The other half of the fix was the piece I should have been investing in all week: a continuous mirror of the active Keychain entry to the on-disk .cred, gated by an identity check, running on every usage poll. With that running, the dormant .cred is always close to whatever Claude Code most recently rotated into the Keychain, and the switch is just a hot exchange of bytes.

Stage 1: Normal operation with sync-daemon continuously mirroring the active Keychain credential to disk. Stage 2: On use secondary, capture the latest tokens from the current Keychain entry to the outgoing profile's .cred. Stage 3: Select the new profile and prepare to swap. Stage 4: Install the new profile into the Keychain; Claude Code reads the fresh credential on its next API call with no discontinuity.
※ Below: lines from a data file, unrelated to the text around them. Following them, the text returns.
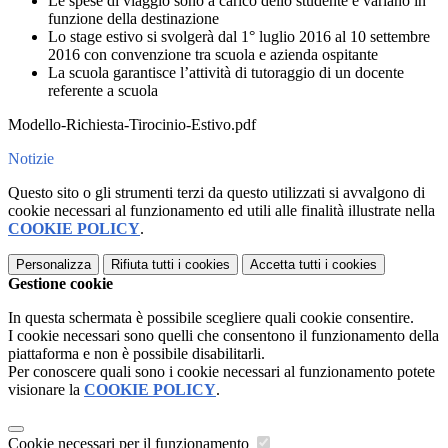
Le spese di viaggio sono a carico dello studente e variano in
funzione della destinazione
Lo stage estivo si svolgerà dal 1° luglio 2016 al 10 settembre
2016 con convenzione tra scuola e azienda ospitante
La scuola garantisce l’attività di tutoraggio di un docente
referente a scuola
Modello-Richiesta-Tirocinio-Estivo.pdf
Notizie
Questo sito o gli strumenti terzi da questo utilizzati si avvalgono di
cookie necessari al funzionamento ed utili alle finalità illustrate nella
COOKIE POLICY
.
Personalizza
Rifiuta tutti
i cookies
Accetta tutti
i cookies
Gestione cookie
In questa schermata è possibile scegliere quali cookie consentire.
I cookie necessari sono quelli che consentono il funzionamento della
piattaforma e non è possibile disabilitarli.
Per conoscere quali sono i cookie necessari al funzionamento potete
visionare la
COOKIE POLICY
.
Cookie necessari per il funzionamento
Removing the refresh call took about sixteen hundred lines out of the repo: the refresh function and its retry choreography, per-lineage cooldowns, per-alias quarantines, the “needs recovery” UI badge, the cooldowns and clear-quarantine CLI subcommands, and the runbook docs that all of it required. Every line was a defense against a class of failure the dashboard no longer creates.

What I take away

When a misbehaving system is one you’re building with an agent that’s eager to add layers, the instinct is to keep adding layers. Each layer fixes a specific log line. None of them fix the misframing.

The misframing here was easy to miss because the agent was so productive inside it. The first refresh call had to happen on my side because the switcher needed to “validate” a dormant credential. From that one premise the agent extruded a whole runbook: cooldowns to handle the 429s, budgets to handle the cooldowns, quarantines to handle the budgets, recovery commands to handle the quarantines. Every iteration shipped, every iteration was internally consistent, every iteration made the failure mode harder to see.

The actual fix was to delete the premise. Once I stopped calling that endpoint, the rest fell out of the codebase by itself.

A 200 is a guarantee that the surface contract was met. It is not a guarantee the resulting state is healthy. The honest fix wasn’t a better spoof; it was admitting I shouldn’t have been calling that endpoint at all.

I said in last week’s post that I’d rather own a switchboard than pay for a bigger meter. A switchboard only helps if I don’t get my wires crossed. It turns out keeping the wires uncrossed isn’t even a wiring job; it’s a discipline about which wires are actually mine to touch.